◆ ACTIVITY ◆
Among the entries below, copy only the span from the line containing "The Aesthetic of Purism" through the line containing "Regiões autónomas realizou esta manhã uma". Do so exactly, and skip the pictures.

◆ EXERCISE INPUTS ◆
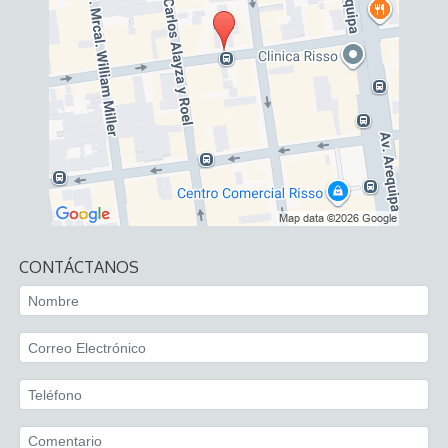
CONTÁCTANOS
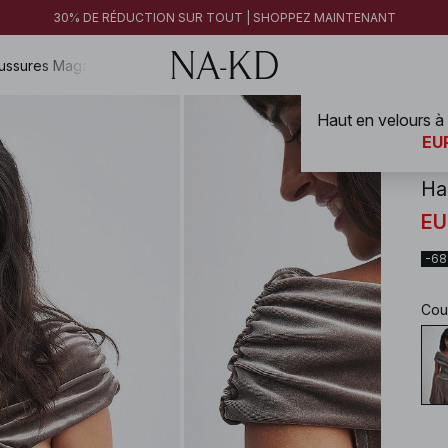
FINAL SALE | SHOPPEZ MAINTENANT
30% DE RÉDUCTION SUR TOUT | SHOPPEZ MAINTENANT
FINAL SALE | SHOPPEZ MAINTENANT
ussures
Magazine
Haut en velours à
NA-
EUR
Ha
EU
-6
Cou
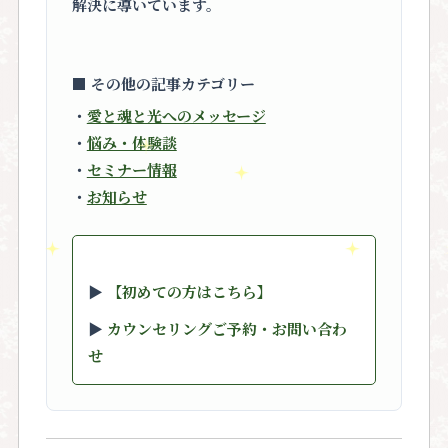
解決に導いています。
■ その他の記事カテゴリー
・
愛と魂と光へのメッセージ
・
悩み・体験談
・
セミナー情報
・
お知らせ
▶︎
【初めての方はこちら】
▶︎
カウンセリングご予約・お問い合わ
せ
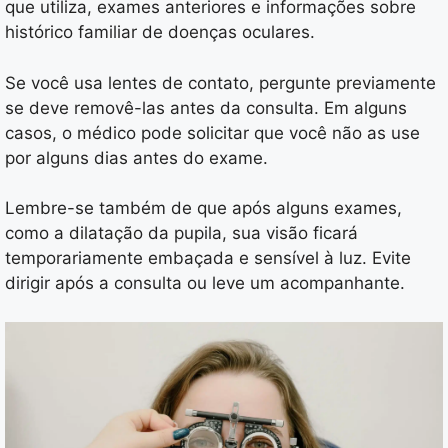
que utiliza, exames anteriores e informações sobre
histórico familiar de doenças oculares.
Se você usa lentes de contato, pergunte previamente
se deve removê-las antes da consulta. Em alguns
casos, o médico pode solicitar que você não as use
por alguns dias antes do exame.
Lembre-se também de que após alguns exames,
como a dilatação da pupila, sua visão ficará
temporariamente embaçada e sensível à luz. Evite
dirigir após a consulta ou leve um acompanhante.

---

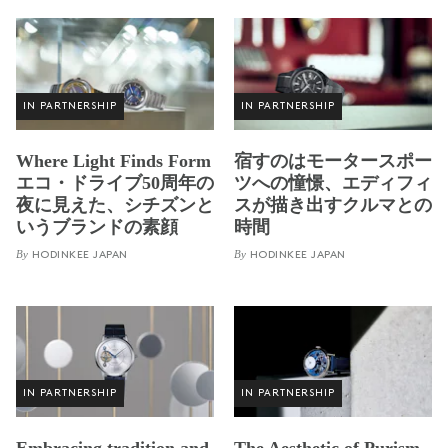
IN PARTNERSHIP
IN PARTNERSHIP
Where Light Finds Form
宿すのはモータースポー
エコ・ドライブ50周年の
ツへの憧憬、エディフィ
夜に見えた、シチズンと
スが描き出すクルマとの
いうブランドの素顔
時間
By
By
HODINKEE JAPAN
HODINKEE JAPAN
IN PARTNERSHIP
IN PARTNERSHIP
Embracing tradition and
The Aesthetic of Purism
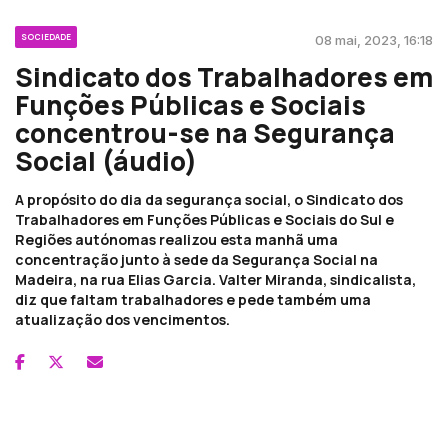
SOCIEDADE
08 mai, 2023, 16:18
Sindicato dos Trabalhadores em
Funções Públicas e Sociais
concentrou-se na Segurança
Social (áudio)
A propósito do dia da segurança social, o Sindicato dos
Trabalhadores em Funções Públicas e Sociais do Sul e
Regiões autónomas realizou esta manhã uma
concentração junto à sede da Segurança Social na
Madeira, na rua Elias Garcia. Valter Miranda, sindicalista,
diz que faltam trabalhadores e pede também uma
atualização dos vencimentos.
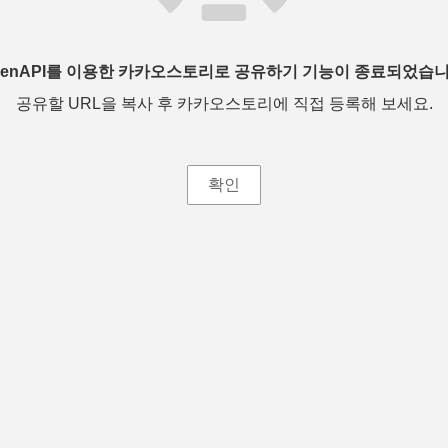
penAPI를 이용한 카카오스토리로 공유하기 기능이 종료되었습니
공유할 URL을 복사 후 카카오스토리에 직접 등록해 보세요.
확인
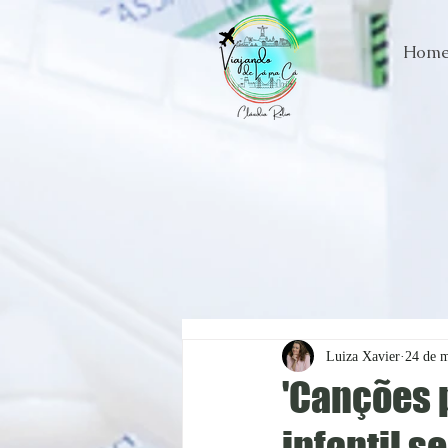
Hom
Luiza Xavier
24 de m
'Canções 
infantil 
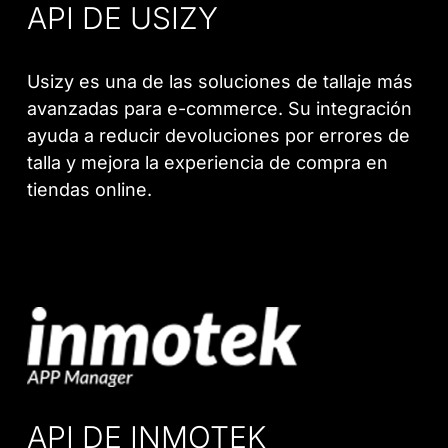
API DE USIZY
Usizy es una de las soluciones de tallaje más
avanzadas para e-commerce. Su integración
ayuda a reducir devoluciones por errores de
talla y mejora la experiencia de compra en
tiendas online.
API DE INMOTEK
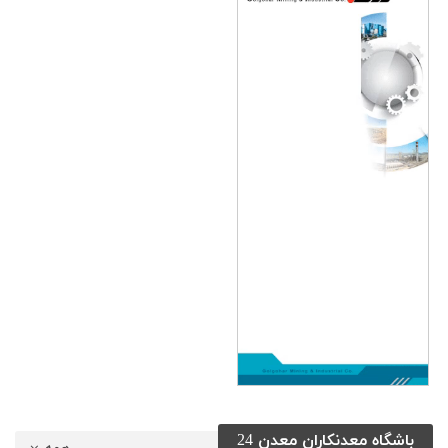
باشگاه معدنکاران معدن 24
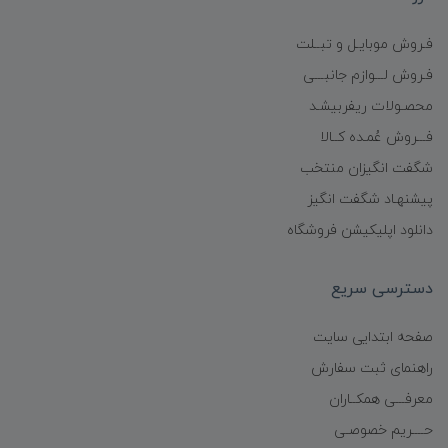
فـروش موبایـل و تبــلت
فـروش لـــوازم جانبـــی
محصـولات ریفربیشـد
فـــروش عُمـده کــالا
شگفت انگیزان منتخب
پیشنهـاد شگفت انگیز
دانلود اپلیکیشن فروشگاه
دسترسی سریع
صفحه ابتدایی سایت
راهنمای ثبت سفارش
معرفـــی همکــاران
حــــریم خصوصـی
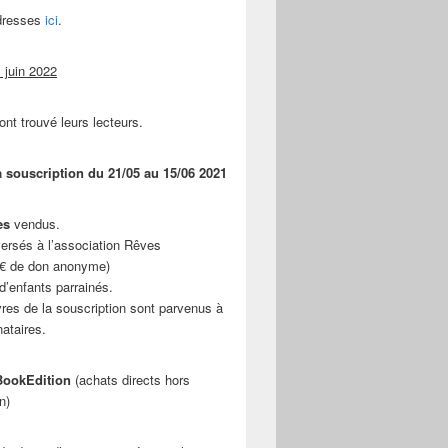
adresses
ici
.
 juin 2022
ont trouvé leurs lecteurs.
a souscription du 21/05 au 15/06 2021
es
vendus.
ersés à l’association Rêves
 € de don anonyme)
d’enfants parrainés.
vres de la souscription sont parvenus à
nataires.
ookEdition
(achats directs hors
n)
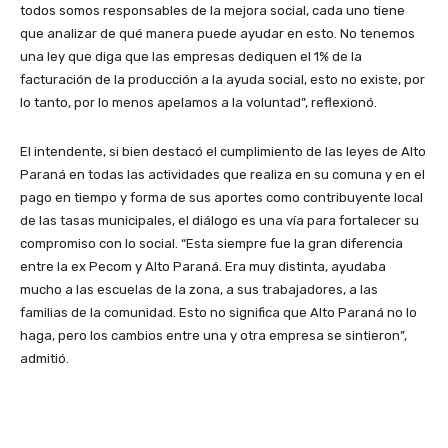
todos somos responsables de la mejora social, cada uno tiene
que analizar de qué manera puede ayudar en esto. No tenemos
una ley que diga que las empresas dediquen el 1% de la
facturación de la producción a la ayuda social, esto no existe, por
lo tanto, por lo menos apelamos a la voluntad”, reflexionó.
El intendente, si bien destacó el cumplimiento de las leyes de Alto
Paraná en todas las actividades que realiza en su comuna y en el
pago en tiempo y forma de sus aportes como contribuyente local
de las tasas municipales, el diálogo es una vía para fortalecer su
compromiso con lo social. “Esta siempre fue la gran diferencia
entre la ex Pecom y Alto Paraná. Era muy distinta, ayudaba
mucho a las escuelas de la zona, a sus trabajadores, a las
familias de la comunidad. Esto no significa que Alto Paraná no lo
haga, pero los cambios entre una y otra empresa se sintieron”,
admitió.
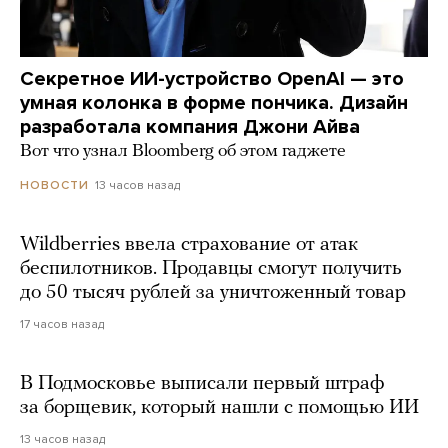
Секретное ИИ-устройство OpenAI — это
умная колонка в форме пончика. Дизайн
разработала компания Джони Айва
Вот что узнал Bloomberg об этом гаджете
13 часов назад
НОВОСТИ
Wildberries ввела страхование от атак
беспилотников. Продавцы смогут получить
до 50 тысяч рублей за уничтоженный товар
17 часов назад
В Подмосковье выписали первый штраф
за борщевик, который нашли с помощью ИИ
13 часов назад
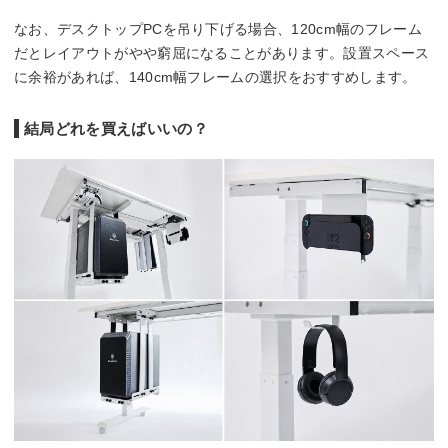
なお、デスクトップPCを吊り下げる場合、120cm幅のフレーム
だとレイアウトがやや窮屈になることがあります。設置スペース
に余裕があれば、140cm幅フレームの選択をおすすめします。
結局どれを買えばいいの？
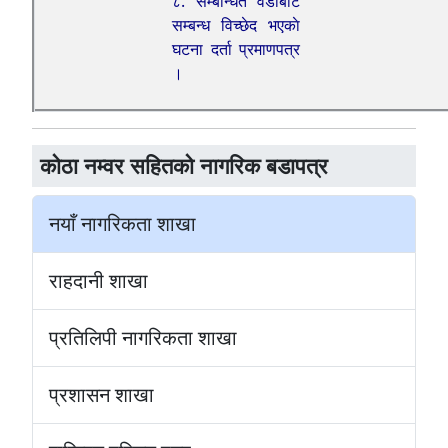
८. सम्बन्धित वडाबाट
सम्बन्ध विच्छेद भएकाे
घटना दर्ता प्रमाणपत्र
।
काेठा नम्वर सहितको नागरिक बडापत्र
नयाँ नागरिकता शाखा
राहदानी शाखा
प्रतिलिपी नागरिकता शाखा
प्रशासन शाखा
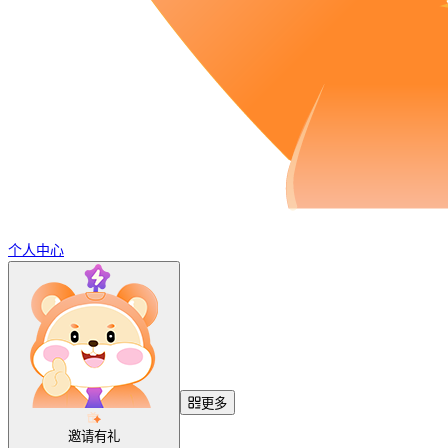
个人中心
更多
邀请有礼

◆ RESPONSE FOR THIS EXERCISE ◆
The Aesthetic of Purism
SOCIEDADE
08 mai, 2023, 16:18
Sindicato dos Trabalhadores em
Funções Públicas e Sociais
concentrou-se na Segurança
Social (áudio)
A propósito do dia da segurança social, o Sindicato dos
Trabalhadores em Funções Públicas e Sociais do Sul e
Regiões autónomas realizou esta manhã uma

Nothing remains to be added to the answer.